The first thing you notice about Andrew Dominik’s Killing Them Softly (based on the 1974 novel ‘Cogan’s trade’) is it’s dismal and desolate backdrop. this is T.S Eliots Wasteland; a grey, ashen, god forsaken place. Its post recession America at its ugligest where as Brad Pitt’s character aptly remarks “you’re on your own.”
Enter into the fray two heroin addicted, ex convicted miscreants. you wouldn’t think they could sink any lower but apparently they can as they become pawns in some local crime lord/dry cleaner’s masterplan. Its simple: All they have to do is rob at gunpoint a high value card game (played by other shady, fellon types), steal all the money, take it back to the crime lord/dry cleaner, get their cut and bobs your uncle: they can take enough smack to make the ditch they are living in seem like Beverly Hills.
But of course things don’t go that smoothy and the pair become caught up in a bloody tale of revenge and laissez faire capitalism. Among it’s key players are card game fraudster Trattman, hit man supremo (and cool customer) Brad Pitt, a washed up and pathetic James Gandolfini and an evasive guy called Dillon.

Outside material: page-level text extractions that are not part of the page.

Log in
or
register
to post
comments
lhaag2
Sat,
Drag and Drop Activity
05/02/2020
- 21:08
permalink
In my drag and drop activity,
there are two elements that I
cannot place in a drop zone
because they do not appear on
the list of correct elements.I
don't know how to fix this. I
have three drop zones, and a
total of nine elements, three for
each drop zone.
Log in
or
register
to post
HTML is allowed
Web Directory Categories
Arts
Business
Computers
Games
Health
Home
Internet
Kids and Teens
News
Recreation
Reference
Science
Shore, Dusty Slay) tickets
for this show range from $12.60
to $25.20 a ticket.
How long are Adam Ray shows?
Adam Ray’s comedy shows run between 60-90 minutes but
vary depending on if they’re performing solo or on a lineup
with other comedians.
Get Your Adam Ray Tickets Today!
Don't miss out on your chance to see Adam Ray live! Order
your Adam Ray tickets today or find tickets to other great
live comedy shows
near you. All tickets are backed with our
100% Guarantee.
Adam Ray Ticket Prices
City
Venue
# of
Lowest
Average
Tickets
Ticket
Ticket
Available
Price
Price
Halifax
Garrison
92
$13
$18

Firstly, I think its important to mention that this film was a lot shorter than I thought it was going to be. This is odd because at times the pace does seem a little slow. There are a few annoying interludes, such as where one of the aforemention miscreants goes on a drug fulled trip and the shot fades in and out of focus to convey his mindstate – clever at first but goes on far too long! However, I have to conceed that even when particular sceens seem to uneccessarily flesh out dialogue, the script picks itself up again and saves us from losing interest in the plot. Secondly, I must point out that what I think this movie essentially reveals is the power of screen presence- that intangible quality that distingishes a good actor from a movie star. When the charismatic players are on set the action seems more alive. Its not that any of the actors we see initially are particularly bad, its more that when Brad Pitt appears, the film just seems to get better. Likewise, Ray Liotta (once again) gives an enigmatic performance for relitively little screen time.

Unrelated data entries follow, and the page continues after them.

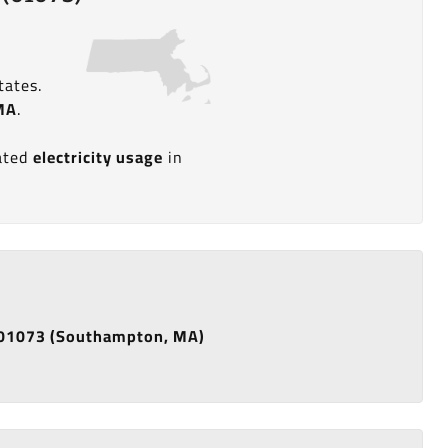
tates.
MA
.
n
mated
electricity usage
in
de 01073 (Southampton, MA)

The plot flows well, there are some sub dramas and backstory of certain characters but they only exist to serve the main narrative – we are never too concerned with the details. If this film had been directed by Guy Ritchie (and its the sort of thing he would) it was have been much faster paced and there would have been distinct comidic elements. Theres enough material here to have some laughs but Domink doesn’t go there – this isn’t supposed to be funny.

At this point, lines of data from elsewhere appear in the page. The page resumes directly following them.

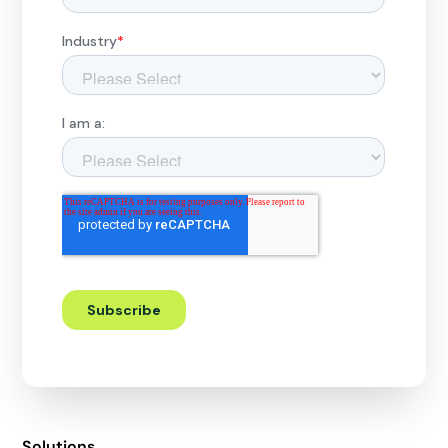
Solutions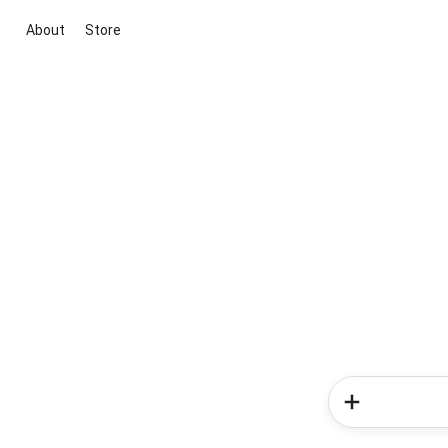
About
Store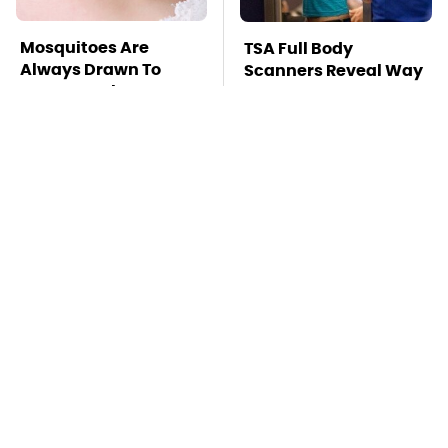
Mosquitoes Are
TSA Full Body
Always Drawn To
Scanners Reveal Way
Humans Who Have
More Than You
This One Trait
Thought
This Is The Deadliest
These Popular Car
Car On The Road Right
Brands All Have 1
Now
Thing In Common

I’ve read reviews that proclaimed this movie to be a ‘bloodbath’ and I don’t think thats fair. yes, there are some cringingly grotesque moments but its honestly just in the service of realism and whats wrong with that? Its certainly not gratuatous or misplaced. The point of this film is its dirty, grimey and real: bloodshed with a hollywood censory vaneer would undermine it.
The essence of this movie is it’s ironic discourse. The absurd hypocrasy that the American dream is still (or ever was) attainable for everyone regardless of social standing is the theme that permeates. the action throughout is laced with various television screens showing Obama and Bush spout the usual verbatim of hope and unity. It seems completely unfeesable when set against this post apocolyptic void. It brings to mind the desolation and degredation of those left with nothing in the wake of hurricane Katrina. The stark and brutal reality serves as a reminder that gulf in society is massive and you wonder how those at the bottom could ever imagine an egalitarian future. Worth an hour and half of your time.